The SEC has proposed 15 new events that will trigger the filing of Form 8-K:

    1. A material agreement not made in the ordinary course of business;
    2. the termination of a material agreement not made in the ordinary course of business;
    3. the termination or reduction of a business relationship with customer that constitutes a specified amount of revenues;
    4. the creation of a direct or contingent financial obligation that is material to the Company;
    5. any events triggering direct or contingent financial obligation that is material to the Company, including the default or acceleration of an obligation;
    6. any exit activities including material write-offs and restructuring charges;
    7. any material impairment;
    8. the change in a rating agency decision, issuance of a credit watch or change in the Company outlook;
    9. the movement of the Company's securities from one exchange or quotation system to another, delisting of the Company's securities from an exchange or quotation system, or a notice that a Company does not comply with a listing standard;
    10. a conclusion or notice that security holders no longer shall rely on the Company's previously issued financial statements or related audit report
    11. any material limitation, restriction or prohibition (including the beginning and end of lock-out periods), regarding the Company's employee benefit, retirement and stock ownership plans;
    12. unregistered sales of equity securities by Company;
    13. material modifications to rights of holders of Company's securities;
    14. departure of a director for reasons other than disagreement or removal for cause, appointment or departure of principal officer, and election of new director; and
    15. material amendment to Company's articles of incorporation or bylaws.Lastly, the SEC proposal also shortens the filing deadline for Form 8-K to two business days.
  1. Off-Balance Sheet Transactions
    The Sarbanes-Oxley Act, Section 401, states the SEC shall issue rules requiring:
    1. Disclosure in annual and quarterly reports of off-balance sheet transactions that may have a material effect on financial condition.
    2. Reconciliation of financial statements (including pro forma financial information) with GAAP.
  2. Internal Controls
    The Sarbanes-Oxley Act, Section 404, states the SEC shall issue rules that require Form 10-K to include an internal control report:
    1. stating the responsibility of management for maintaining an adequate internal control and financial reporting structure; and
    2. containing an assessment, as of the end of the Company's most recent fiscal year, of the effectiveness of the internal control structure.

The Sarbanes-Oxley Act, Section 302, states that the audit committee or sub-committee of the audit committee must implement all rules of Section 404 of the Sarbanes-Oxley Act by December 31, 2002.

  1. Filing of Annual and Quarterly Reports
    The Sarbanes-Oxley Act, Section 408, states that the SEC will review each issuer's 1934 Act reports at least once every three years.

Additionally, the SEC has proposed that the filing of quarterly reports and annual reports be accelerated to 30 calendar days after period-end for quarterly reports and to 60 calendar days after fiscal year-end for annual reports.

Other

  1. Shareholder Control


It is recommended that shareholders be given the opportunity to vote on all equity based compensation plans and any material amendments to such plans.
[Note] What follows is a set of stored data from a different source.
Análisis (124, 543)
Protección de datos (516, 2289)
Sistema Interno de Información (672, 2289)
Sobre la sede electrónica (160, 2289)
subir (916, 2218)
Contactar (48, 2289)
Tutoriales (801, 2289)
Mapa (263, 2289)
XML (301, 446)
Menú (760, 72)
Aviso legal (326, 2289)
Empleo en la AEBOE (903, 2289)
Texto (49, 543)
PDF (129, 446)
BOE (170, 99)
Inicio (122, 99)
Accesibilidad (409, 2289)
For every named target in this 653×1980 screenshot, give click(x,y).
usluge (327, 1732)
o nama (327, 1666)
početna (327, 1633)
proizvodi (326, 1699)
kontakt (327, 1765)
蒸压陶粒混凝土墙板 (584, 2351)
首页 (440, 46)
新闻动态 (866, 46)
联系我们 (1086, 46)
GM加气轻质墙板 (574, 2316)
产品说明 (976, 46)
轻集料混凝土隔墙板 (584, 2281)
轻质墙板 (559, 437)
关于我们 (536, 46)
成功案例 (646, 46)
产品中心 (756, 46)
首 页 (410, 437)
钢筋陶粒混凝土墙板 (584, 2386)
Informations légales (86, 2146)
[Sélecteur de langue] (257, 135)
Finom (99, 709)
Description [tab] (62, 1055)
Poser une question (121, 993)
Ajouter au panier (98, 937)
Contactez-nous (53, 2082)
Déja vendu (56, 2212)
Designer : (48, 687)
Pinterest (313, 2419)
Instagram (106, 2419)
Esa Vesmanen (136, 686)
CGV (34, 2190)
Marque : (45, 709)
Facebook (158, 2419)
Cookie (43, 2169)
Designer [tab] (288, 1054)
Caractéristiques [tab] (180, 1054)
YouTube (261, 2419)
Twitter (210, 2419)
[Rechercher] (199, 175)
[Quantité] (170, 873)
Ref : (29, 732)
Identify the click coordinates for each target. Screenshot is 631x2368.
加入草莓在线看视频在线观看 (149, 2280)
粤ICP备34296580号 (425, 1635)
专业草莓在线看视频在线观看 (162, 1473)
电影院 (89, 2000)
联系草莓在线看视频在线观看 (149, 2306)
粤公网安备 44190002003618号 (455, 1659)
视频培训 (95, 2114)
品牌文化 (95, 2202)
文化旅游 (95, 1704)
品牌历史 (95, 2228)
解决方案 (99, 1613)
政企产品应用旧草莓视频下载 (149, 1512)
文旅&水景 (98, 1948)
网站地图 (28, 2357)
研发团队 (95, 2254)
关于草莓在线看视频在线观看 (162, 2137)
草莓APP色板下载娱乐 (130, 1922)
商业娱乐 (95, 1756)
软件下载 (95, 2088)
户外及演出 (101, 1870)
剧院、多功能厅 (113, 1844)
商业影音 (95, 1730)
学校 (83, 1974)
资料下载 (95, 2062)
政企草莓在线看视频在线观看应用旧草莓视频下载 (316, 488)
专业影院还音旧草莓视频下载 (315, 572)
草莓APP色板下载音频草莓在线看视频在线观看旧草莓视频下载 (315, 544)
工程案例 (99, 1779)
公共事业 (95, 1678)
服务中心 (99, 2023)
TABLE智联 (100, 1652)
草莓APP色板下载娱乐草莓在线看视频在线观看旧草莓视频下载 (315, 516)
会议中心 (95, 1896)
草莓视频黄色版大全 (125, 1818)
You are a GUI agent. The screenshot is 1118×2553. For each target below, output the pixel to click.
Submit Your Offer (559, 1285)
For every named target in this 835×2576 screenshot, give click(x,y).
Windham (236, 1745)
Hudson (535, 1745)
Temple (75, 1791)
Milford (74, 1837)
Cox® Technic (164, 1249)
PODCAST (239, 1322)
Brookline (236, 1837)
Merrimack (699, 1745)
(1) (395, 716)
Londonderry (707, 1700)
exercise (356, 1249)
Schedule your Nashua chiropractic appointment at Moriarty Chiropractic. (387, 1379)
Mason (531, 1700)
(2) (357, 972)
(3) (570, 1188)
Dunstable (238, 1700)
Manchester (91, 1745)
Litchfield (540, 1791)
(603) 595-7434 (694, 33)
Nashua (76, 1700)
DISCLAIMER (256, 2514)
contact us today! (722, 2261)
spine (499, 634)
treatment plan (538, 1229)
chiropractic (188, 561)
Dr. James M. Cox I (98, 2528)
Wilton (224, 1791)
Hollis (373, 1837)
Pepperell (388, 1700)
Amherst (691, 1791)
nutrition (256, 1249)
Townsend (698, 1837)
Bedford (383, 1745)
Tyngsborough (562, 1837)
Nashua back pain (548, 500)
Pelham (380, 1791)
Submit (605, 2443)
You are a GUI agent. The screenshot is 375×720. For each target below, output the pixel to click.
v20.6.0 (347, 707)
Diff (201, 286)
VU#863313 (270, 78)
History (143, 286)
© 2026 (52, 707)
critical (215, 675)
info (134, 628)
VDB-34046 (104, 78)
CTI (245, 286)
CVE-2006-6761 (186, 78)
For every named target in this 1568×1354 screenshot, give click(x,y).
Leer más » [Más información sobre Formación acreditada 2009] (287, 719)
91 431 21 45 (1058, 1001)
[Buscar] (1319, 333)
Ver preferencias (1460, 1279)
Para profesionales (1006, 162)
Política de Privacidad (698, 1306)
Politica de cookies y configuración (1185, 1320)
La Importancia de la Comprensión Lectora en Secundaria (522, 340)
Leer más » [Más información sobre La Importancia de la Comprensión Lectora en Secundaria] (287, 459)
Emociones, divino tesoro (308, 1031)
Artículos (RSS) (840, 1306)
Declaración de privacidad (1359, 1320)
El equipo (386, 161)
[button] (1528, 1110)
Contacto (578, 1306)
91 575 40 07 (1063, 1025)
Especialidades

The Company will publicly support brokers obtaining instructions from their customers before voting their customer shares.

  1. Responsibilities of Attorneys


The Company shall notify internal and external attorneys that it is expected that they comply with the Sarbanes-Oxley Act, Section 307, effective immediately.

  1. Public Reprimand


It is the Company's policy to comply with all NYSE corporate governance standards to avoid any public reprimand. It is the responsibility of the Nominating and Corporate Governance Committee to monitor the Company's compliance and make recommend changes.